"Les vrais savent, les vrais font".
S'il y a deux frères ennemis dans la grande famille du Rock n’Roll, c’est assurément le Punk et le Metal. Parfois farouchement déterminés à s’opposer l’un à l’autre en se jetant des saloperies au visage, ils se sont aussi rencontrés à certains endroits, donnant lieu à plusieurs sous-genres particulièrement chargés en énergie comme le Crossover, le Grindcore ou le Crustcore. L’influence du Punk sur le Metal (et inversement) a tellement engendré de courants qu’il est difficile de déterminer où commence l’un et où s’arrête l’autre. Certains groupes très Metal ont des attitudes Punk quand certains keupons étoffent leur compositions d’apparats metalliques variés. La musique extrême, et le Black Metal en particulier, doivent beaucoup au Punk Rock et au Hardcore. L’assument-ils toujours ? Pas systématiquement de manière très claire il faut le reconnaître, certains artistes camouflant soigneusement leurs véritables influences pour afficher des racines conventionnelles, labélisées par les érudits musicaux de tous poils.
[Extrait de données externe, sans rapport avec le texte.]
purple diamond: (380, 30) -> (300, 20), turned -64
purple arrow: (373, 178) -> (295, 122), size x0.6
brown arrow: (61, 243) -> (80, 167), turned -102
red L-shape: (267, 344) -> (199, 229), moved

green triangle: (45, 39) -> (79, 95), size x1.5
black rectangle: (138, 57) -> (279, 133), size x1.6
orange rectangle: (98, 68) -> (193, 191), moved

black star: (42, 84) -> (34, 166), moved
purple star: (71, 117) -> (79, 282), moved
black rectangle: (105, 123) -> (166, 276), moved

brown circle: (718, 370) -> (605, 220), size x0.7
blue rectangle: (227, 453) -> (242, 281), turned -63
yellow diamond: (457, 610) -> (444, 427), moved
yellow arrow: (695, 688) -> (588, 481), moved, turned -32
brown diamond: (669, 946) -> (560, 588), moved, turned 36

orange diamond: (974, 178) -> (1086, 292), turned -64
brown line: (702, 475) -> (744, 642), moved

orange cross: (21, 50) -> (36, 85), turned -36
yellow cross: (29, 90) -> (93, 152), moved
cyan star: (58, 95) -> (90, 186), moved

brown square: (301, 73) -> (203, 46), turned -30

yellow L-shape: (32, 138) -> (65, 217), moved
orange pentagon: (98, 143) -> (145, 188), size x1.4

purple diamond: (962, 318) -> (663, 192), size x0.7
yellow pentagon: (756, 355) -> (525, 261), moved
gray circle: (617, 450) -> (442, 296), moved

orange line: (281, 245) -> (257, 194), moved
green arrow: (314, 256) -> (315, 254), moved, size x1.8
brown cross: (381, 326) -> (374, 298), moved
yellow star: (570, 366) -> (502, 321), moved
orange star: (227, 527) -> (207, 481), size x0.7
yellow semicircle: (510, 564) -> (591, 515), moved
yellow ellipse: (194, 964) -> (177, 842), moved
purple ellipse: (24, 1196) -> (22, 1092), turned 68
Du coup, on ne va pas rechigner à plonger le perfecto dans la pisse et la bière histoire de voir ce qu’il sent après n’est-ce pas ?
L’auteur du livre, Pierre Avril, est un passionné de Punk et de Metal depuis de nombreuses années (une interview est disponible sur Horns Up). Il se propose sur les 500 pages de « Punk et Metal : Les liaisons dangereuses » d’analyser 40 ans de confrontations et de copulations plus ou moins consentantes entre les deux vieux matous. Avril revient donc sur les éléments chronologiques fondateurs du Metal et du Punk, en faisant des liens entre l’influence mutuelle qu’ils ont eut l’un sur l’autre. Pour que nous puissions comprendre comment les ponts ont pu se construire entre les deux styles, il dresse le portrait et la discographie des groupes « Crossover », revient sur l’histoire de plusieurs groupes cultes et finit par les monuments borderline. Et c’est là que ça devient intéressant, car des groupes sans drapeaux qui ont joué aux migrants de la musique, le Metal et le Punk en comptent un bon paquet. De manière non exhaustive le livre nous parle donc de Celtic Frost, G.G. Alin, Discharge, Bathory, The Exploited, Napalm Death, Chaos UK, Venom, Anal Cunt, Black Flag, Motörhead, Bad Brains et beaucoup, beaucoup d’autres. Du Punk anglais au Hardcore américain et du War Metal au Thrash Metal, on navigue entre les nombreuses vagues qu’ont pu prendre les deux styles.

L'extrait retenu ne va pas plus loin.